Scott Steffel, a 23-year-old graphic designer who lives in Costa Mesa, caught Pujols' home run. Steffel said he attended the 2002 World Series and estimated that he has been to hundreds of Angels games throughout his life. He was there Tuesday when Pujols belted his 599th home run, also tying Babe Ruth with 2,873 career hits.
"So we figured, 'Let's just keep coming,'" Steffel said. "We're big Angels fans."
Steffel showed up Saturday with his glove, as did his dad and his brother, and caught the baseball in the air. He never thought about keeping it.

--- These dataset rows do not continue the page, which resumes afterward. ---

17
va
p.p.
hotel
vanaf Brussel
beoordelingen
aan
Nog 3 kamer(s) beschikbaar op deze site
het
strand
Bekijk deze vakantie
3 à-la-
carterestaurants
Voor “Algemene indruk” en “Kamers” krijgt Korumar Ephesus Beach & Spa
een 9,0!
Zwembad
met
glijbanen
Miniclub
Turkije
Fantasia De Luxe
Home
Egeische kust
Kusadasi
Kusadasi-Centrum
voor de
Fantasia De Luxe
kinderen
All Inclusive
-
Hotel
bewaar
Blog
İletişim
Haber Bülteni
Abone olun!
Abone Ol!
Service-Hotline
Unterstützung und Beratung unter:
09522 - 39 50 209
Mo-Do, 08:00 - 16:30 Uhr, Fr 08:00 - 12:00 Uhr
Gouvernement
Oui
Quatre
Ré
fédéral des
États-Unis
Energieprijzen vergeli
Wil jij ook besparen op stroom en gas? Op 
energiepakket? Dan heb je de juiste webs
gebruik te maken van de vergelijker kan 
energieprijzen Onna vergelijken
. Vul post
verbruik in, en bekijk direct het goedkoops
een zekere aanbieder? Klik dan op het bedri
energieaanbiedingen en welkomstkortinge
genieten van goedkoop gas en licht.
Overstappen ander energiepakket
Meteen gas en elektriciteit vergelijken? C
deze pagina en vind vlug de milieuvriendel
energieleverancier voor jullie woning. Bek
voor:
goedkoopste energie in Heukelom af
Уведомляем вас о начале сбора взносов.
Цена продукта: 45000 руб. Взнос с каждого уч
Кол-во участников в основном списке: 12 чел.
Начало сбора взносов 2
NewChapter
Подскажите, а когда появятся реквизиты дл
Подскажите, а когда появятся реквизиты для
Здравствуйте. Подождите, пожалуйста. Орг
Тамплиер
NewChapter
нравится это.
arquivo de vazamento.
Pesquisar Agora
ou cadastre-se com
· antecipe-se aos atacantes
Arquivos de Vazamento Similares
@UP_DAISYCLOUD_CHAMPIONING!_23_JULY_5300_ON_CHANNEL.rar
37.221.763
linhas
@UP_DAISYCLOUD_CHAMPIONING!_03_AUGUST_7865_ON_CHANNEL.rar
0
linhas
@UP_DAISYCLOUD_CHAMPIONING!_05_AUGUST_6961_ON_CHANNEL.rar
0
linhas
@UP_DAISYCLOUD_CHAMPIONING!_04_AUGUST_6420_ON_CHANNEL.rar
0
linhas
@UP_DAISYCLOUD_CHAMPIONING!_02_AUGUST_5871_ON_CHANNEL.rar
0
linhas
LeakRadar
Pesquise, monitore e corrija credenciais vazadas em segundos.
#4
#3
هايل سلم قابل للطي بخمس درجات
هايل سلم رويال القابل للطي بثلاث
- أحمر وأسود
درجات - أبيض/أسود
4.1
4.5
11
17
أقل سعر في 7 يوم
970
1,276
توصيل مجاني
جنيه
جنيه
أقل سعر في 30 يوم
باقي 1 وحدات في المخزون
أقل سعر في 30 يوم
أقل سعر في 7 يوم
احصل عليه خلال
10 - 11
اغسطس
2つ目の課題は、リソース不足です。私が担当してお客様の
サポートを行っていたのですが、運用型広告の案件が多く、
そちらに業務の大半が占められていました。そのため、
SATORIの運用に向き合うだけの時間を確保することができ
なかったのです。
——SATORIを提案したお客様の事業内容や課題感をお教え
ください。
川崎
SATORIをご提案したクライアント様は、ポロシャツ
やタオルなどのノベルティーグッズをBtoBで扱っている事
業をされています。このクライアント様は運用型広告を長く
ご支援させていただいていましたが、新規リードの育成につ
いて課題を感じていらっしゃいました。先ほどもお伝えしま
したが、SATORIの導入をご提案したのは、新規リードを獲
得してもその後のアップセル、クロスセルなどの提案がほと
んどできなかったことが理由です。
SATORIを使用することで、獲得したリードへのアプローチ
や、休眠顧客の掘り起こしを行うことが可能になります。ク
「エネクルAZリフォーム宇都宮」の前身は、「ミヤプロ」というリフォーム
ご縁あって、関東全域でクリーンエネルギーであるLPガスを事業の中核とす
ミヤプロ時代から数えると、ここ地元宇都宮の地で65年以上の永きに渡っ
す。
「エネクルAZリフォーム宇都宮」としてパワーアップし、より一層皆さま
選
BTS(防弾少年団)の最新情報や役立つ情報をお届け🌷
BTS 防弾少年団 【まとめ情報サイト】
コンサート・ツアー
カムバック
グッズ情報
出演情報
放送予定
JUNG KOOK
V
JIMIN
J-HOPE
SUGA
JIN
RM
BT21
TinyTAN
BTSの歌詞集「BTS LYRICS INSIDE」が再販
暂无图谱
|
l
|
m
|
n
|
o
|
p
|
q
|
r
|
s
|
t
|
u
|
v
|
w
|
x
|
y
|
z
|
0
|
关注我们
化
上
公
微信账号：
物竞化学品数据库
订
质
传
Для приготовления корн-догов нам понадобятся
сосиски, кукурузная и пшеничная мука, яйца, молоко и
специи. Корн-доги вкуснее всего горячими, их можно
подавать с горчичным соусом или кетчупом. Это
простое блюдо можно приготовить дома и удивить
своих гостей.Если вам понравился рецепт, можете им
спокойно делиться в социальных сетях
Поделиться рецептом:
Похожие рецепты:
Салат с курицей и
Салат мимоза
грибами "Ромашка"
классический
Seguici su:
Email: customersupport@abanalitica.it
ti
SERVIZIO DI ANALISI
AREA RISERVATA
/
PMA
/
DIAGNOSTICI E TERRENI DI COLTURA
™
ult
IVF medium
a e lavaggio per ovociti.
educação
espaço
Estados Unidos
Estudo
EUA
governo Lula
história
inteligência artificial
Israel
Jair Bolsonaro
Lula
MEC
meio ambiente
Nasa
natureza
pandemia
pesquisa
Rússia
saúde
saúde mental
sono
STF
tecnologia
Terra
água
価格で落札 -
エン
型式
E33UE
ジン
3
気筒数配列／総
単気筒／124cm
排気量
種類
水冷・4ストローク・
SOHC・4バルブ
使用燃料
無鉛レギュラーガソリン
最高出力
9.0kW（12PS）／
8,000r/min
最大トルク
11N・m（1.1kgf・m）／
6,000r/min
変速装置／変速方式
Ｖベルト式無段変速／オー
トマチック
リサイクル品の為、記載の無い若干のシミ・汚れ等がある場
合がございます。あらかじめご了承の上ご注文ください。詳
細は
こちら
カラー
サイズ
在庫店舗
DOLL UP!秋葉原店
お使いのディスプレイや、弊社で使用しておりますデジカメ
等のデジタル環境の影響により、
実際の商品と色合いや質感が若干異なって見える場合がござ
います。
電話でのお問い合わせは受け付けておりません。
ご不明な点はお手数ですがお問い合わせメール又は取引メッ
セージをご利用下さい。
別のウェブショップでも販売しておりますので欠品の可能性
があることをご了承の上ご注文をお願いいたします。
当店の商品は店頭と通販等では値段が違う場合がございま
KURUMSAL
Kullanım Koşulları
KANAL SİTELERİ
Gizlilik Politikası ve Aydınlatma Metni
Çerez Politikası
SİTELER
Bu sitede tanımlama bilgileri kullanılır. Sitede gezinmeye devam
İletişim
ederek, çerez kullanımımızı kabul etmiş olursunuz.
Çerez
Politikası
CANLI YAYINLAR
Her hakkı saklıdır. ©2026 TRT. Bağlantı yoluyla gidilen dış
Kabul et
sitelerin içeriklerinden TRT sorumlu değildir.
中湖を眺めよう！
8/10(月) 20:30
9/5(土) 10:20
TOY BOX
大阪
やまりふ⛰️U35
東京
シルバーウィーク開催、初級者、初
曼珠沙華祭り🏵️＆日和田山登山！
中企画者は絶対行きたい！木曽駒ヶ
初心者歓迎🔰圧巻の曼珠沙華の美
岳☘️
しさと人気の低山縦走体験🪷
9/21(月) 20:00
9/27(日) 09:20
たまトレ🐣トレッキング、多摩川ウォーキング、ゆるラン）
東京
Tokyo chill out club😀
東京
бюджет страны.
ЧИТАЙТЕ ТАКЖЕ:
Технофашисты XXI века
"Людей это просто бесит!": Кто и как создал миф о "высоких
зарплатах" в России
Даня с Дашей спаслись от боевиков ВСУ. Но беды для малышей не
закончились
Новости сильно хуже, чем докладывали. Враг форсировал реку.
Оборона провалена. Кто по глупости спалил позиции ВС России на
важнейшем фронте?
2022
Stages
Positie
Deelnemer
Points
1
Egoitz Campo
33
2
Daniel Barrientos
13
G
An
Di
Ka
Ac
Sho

"All I wanted to do was hand Albert his ball," Steffel said. "He deserves it. It's his big moment. I just happened to be the guy to catch it."
It's hard to consider 600 home runs without giving thought to what might come next.
Pujols is 141 RBIs away from 2,000 and 125 hits away from 3,000. Only Aaron and A-Rod finished with 2,000 RBIs, 3,000 hits and 600 homers. With 10 more home runs, he will pass Sosa for the most by a foreign-born player. With 13 more, he will be seventh on the list. With 31 more, he will pass Griffey for sixth.
To reach 700, Pujols would need to average a little more than 20 home runs over the five seasons (including this one) remaining on his contract, which runs through 2021.
Before the game, Angels star Mike Trout was asked if he believes Pujols can get there.
"Oh yeah, for sure," he said. "You can't put nothing past Albert."
Pujols is the only player in major league history to hit 30 or more home runs in each of his first 12 seasons and the first player to reach 400 homers in his first 10. Those first 10 years for the St. Louis Cardinals -- in which he recorded at least a .300 batting average, 30 home runs and 100 RBIs each season -- made him a surefire first-ballot Hall of Famer.
But his stint with the Angels, who rewarded him with a 10-year, $240 million contract in December 2011, has been a struggle.
It began with a six-week homerless drought at the start of the 2012 season. The 2013 season was plagued by plantar fasciitis, which prompted him to sit out the final two months. And in the four years that followed, Pujols' lower half has been in constant agony, to the point he can only be a designated hitter and can barely sprint around the bases.
"I think the biggest thing that Albert probably doesn't get credit for is how often he's playing through something -- a sore hamstring, a bad ankle, something," veteran Angels reliever Huston Street said. "Let's be clear: He's next-level tough. There are a lot of guys who would not be able to play, and a lot of that is how he's put up the numbers he's been able to put up."
Pujols spent his first four steps up the first-base line admiring his towering home run, which landed roughly five rows behind the short fence in left field. He laid the bat down gently, then jogged stoically around the bases. His teammates flooded out of the dugout and greeted him at home plate, and the home run tracker beyond the batter's eye in right-center field quickly changed from "599" to "600."
Just before Pujols stepped back into the dugout, his wife came out for a hug and a kiss.
Her text message helped him hit No. 600.
"As a DH, it was just the perfect time to check my phone," Pujols said. "I'm glad that I did."